EXERCISE DIRECTIONS – Report how many lines in the records below contain the word "Detailanzeige". Give only the number.

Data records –
◆ ◆ ◆

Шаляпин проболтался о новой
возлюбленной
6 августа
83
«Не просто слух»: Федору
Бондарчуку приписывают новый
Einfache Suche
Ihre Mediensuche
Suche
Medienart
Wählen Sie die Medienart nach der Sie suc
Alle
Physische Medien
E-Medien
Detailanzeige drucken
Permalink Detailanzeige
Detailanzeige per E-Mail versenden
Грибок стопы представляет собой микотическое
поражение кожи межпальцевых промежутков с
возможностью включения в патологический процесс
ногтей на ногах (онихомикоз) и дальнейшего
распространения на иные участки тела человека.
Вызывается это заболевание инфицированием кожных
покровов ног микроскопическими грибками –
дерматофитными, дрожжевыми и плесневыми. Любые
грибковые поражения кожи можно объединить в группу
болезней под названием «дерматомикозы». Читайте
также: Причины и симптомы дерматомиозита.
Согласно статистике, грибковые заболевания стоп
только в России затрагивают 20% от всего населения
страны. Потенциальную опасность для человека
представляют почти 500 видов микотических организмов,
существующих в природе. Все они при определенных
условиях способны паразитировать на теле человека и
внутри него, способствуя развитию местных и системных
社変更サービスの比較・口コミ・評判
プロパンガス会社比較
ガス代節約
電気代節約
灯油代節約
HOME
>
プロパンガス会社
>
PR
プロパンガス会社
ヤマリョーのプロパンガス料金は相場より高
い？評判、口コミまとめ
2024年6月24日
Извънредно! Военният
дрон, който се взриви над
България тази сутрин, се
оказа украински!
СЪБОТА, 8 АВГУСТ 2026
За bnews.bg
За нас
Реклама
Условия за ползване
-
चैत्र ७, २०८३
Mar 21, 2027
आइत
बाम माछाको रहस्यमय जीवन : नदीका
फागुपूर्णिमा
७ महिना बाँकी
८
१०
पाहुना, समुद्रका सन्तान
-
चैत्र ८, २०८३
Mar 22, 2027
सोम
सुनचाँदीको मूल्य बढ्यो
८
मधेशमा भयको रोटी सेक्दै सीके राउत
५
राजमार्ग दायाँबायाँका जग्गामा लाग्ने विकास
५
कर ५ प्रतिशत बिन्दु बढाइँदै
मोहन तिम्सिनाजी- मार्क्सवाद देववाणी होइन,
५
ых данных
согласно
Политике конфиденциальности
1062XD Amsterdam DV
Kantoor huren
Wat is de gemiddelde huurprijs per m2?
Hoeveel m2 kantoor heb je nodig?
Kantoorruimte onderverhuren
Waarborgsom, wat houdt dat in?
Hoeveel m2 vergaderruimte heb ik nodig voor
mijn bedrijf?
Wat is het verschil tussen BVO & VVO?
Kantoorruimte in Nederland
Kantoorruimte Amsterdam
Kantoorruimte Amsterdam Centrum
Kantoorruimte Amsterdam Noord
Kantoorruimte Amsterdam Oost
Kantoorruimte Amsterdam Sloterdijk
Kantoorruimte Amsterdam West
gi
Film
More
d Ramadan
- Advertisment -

◆ ◆ ◆

SOLUTION TO THE EXERCISE – 3